The condition of the Polish economy in the European context from 1990-2004, with respect to productivity indicators
DOI:
https://doi.org/10.15584/johass.2018.2.3Keywords:
production’s factor, productivity, labor, capital, pricesAbstract
During the period of transition, Poland came across as a nation of low competitiveness and weak productivity indicators. Low efficiency in the labour factor and weak capital investment were simply the legacy of the command-based economy of the PRL. The present work is based on productivity indicators from Poland for the years 1990-2004 set against the background of the European Union (taking into account its extension in 1995), and the 10 nations which were applying for accession from east-central Europe. The analysis also factors in price changes in the chosen indicators.

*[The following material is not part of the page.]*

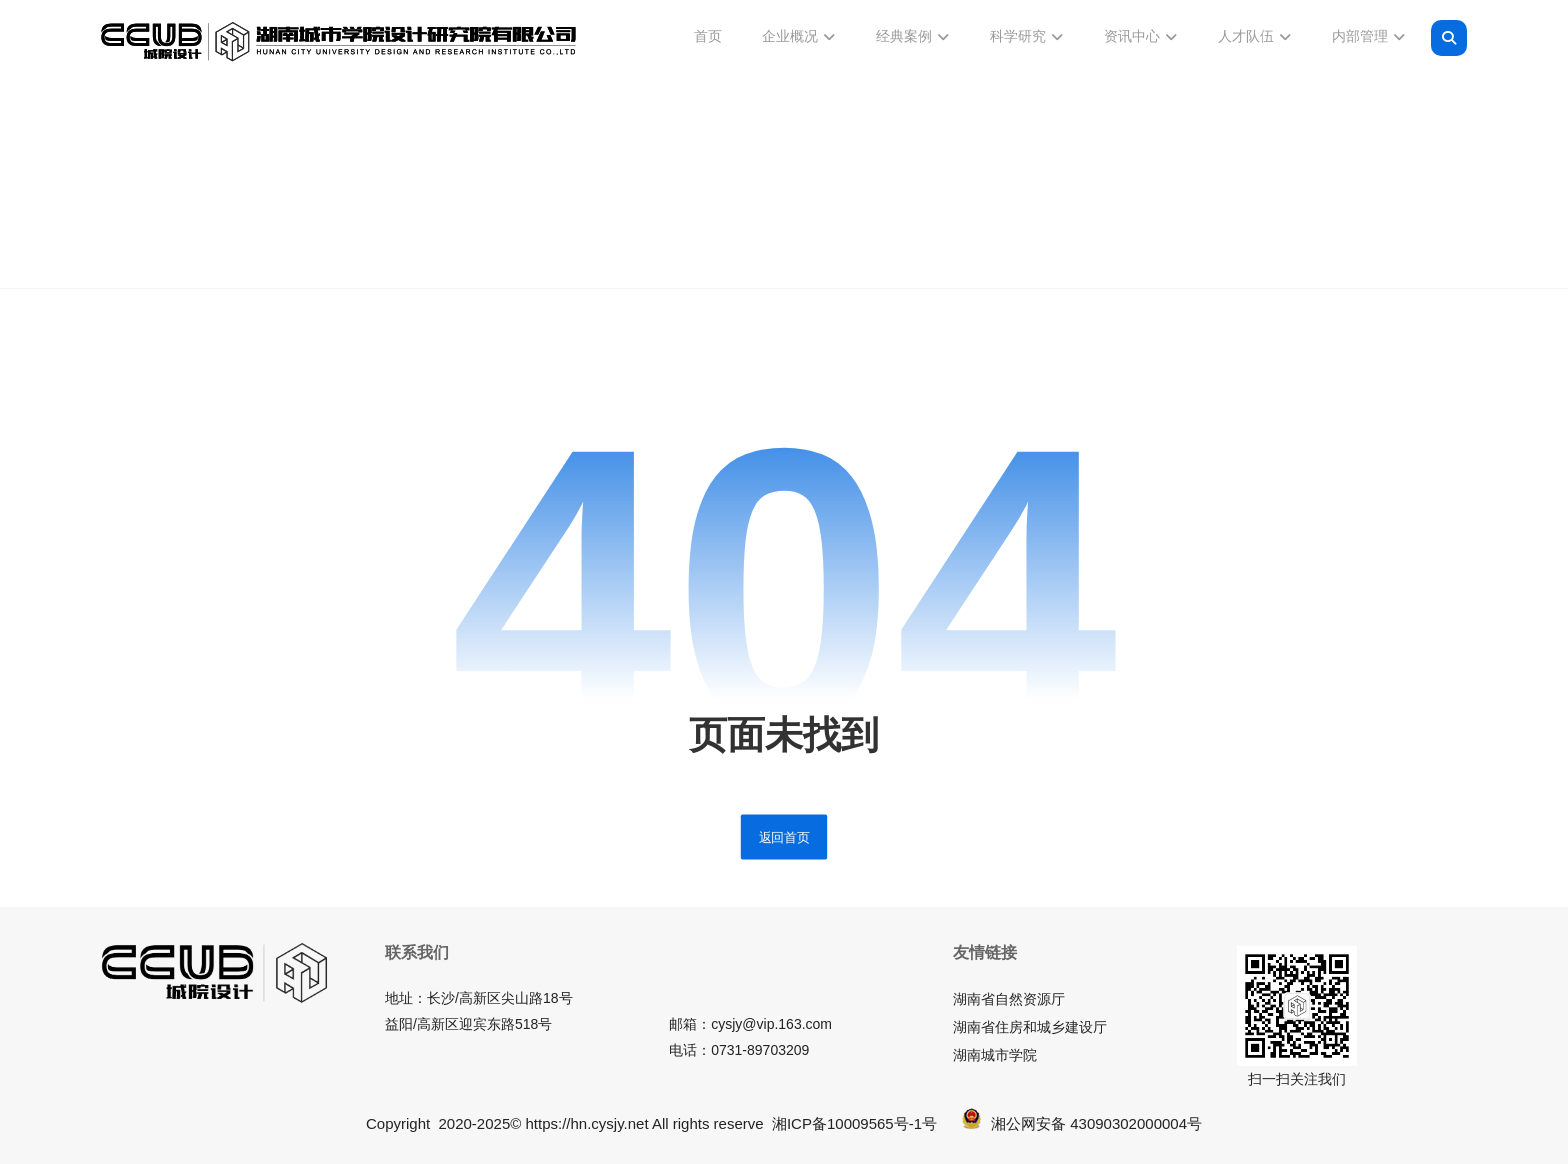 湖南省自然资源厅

Despite the continued developmental gulf which is evident in such indicators as GDP per capita when compared with western European nations, the rate of growth fell at the moment of accession (to about 1% year-on-year growth). Classic productivity indicators: capital, labour and land were used in a variety of ways which were passed on from the defunct PRL and the disparate dispersal of resources. Throughout the transition period it is possible to identify a high demand for financial and physical capital, which were both inordinately expensive because of their relative paucity. As a consequence of this, economic development after 1989 was fuelled by imported means of production and loans gained from foreign financial institutions. This was a similar story to other post-communist nations. On the other hand, the abundance of labour which resulted from the restructuring of former state-owned industries and the demographic high of the 1908s, in combination with poor labour and social politics, resulted in a situation in which it was uneconomic to contractually employ people because of the high background costs. There was an increase in joblessness and an acceleration of the replacement of physical labourers with technological alternatives – even older-generation solutions, meaning the utilisation of worn-out fixed assets. During the period 1992-1999 the capital investment factor was better utilised, while from 2000 labour had a higher level of productivity than capital. This process was the harbinger of a range of momentous macroeconomic changes in the entire economy.